What you are asked to do – Your task is to restate word for word the lines in the material below, from the one with "Выращивание конопли от А до Я" up to and including the one with "تدعو رئيس الجمهورية السيد محمد ولد عبد العزي". Do not carry over the pictures.

------------------------------------

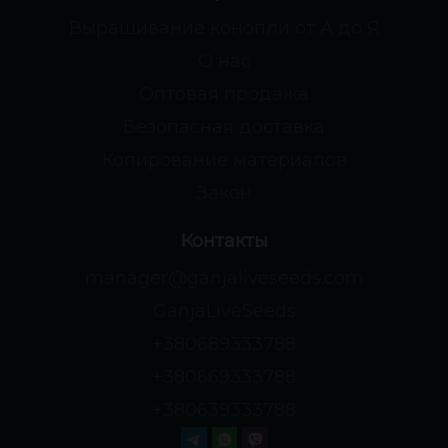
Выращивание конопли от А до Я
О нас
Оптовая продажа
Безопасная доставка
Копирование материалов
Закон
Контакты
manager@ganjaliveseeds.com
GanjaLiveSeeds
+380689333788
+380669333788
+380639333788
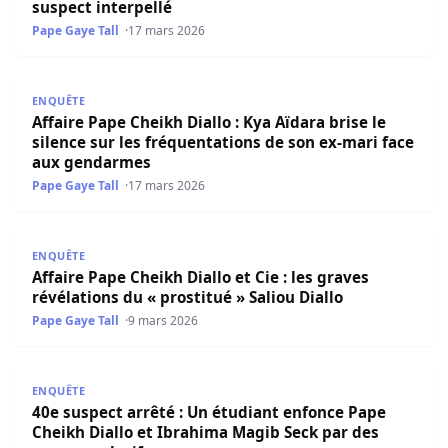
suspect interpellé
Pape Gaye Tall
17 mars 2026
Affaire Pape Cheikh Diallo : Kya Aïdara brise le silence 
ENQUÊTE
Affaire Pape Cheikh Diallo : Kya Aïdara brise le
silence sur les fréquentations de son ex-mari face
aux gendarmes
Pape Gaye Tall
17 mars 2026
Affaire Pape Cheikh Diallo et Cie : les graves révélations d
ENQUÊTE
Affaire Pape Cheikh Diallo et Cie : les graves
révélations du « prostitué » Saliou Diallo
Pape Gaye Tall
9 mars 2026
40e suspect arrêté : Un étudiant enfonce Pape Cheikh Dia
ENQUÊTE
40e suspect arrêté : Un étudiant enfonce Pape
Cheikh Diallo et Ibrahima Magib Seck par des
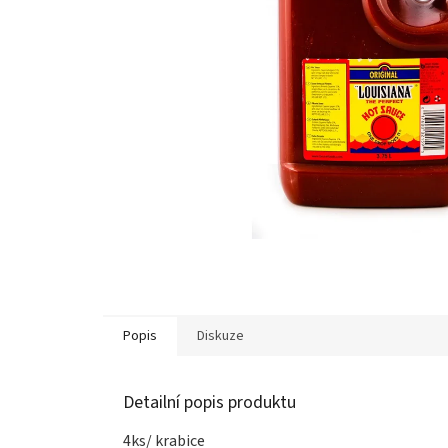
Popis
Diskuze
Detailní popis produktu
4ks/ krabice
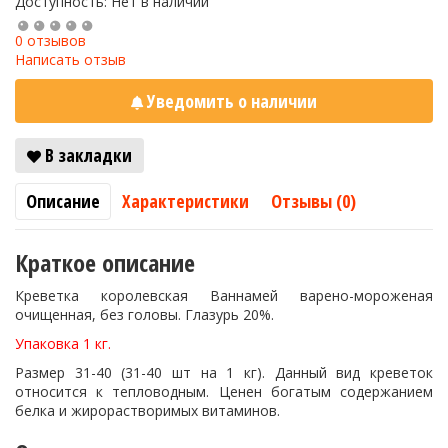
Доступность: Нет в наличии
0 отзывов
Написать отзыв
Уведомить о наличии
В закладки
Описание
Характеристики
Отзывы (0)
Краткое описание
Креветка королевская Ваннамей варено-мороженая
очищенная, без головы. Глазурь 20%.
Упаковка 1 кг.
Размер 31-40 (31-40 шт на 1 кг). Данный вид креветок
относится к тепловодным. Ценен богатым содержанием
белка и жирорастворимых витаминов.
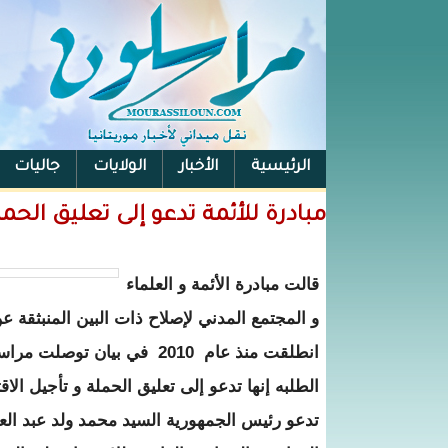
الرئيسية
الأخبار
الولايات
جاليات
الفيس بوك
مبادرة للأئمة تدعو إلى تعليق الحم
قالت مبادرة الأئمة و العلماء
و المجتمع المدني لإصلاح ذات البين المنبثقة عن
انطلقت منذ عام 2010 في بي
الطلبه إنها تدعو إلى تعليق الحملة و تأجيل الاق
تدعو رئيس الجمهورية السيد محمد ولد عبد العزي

------------------------------------

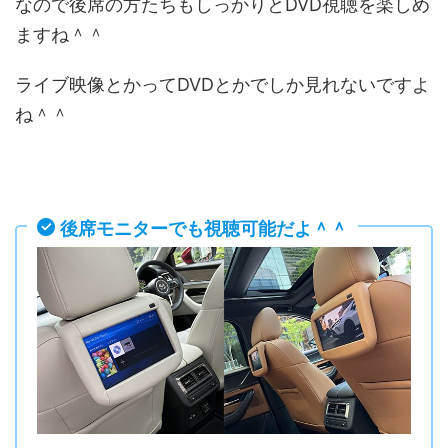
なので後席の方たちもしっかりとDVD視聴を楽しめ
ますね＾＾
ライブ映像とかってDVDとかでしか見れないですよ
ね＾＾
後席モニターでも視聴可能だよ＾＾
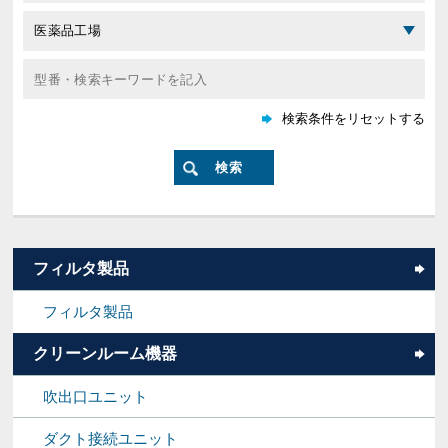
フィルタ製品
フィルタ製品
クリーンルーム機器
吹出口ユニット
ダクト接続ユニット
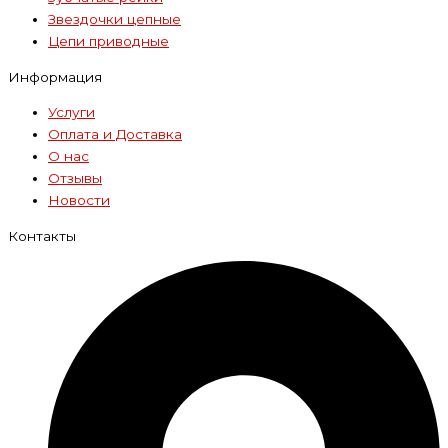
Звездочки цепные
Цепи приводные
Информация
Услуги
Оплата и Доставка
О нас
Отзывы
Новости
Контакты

------------------------------------

Result below –
Выращивание конопли от А до Я
О нас
Оптовая продажа
Безопасная доставка
Копирование материалов
Закон
Контакты
manager@ganjaliveseeds.com
GanjaLiveSeeds
+380689333788
+380669333788
+380639333788
suspect interpellé
Pape Gaye Tall
17 mars 2026
Affaire Pape Cheikh Diallo : Kya Aïdara brise le silence 
ENQUÊTE
Affaire Pape Cheikh Diallo : Kya Aïdara brise le
silence sur les fréquentations de son ex-mari face
aux gendarmes
Pape Gaye Tall
17 mars 2026
Affaire Pape Cheikh Diallo et Cie : les graves révélations d
ENQUÊTE
Affaire Pape Cheikh Diallo et Cie : les graves
révélations du « prostitué » Saliou Diallo
Pape Gaye Tall
9 mars 2026
40e suspect arrêté : Un étudiant enfonce Pape Cheikh Dia
ENQUÊTE
40e suspect arrêté : Un étudiant enfonce Pape
Cheikh Diallo et Ibrahima Magib Seck par des
Popis
Diskuze
Detailní popis produktu
4ks/ krabice
Доступность: Нет в наличии
0 отзывов
Написать отзыв
Уведомить о наличии
В закладки
Описание
Характеристики
Отзывы (0)
Краткое описание
Креветка королевская Ваннамей варено-мороженая
очищенная, без головы. Глазурь 20%.
Упаковка 1 кг.
Размер 31-40 (31-40 шт на 1 кг). Данный вид креветок
относится к тепловодным. Ценен богатым содержанием
белка и жирорастворимых витаминов.
الرئيسية
الأخبار
الولايات
جاليات
الفيس بوك
مبادرة للأئمة تدعو إلى تعليق الحم
قالت مبادرة الأئمة و العلماء
و المجتمع المدني لإصلاح ذات البين المنبثقة عن
انطلقت منذ عام 2010 في بي
الطلبه إنها تدعو إلى تعليق الحملة و تأجيل الاق
تدعو رئيس الجمهورية السيد محمد ولد عبد العزي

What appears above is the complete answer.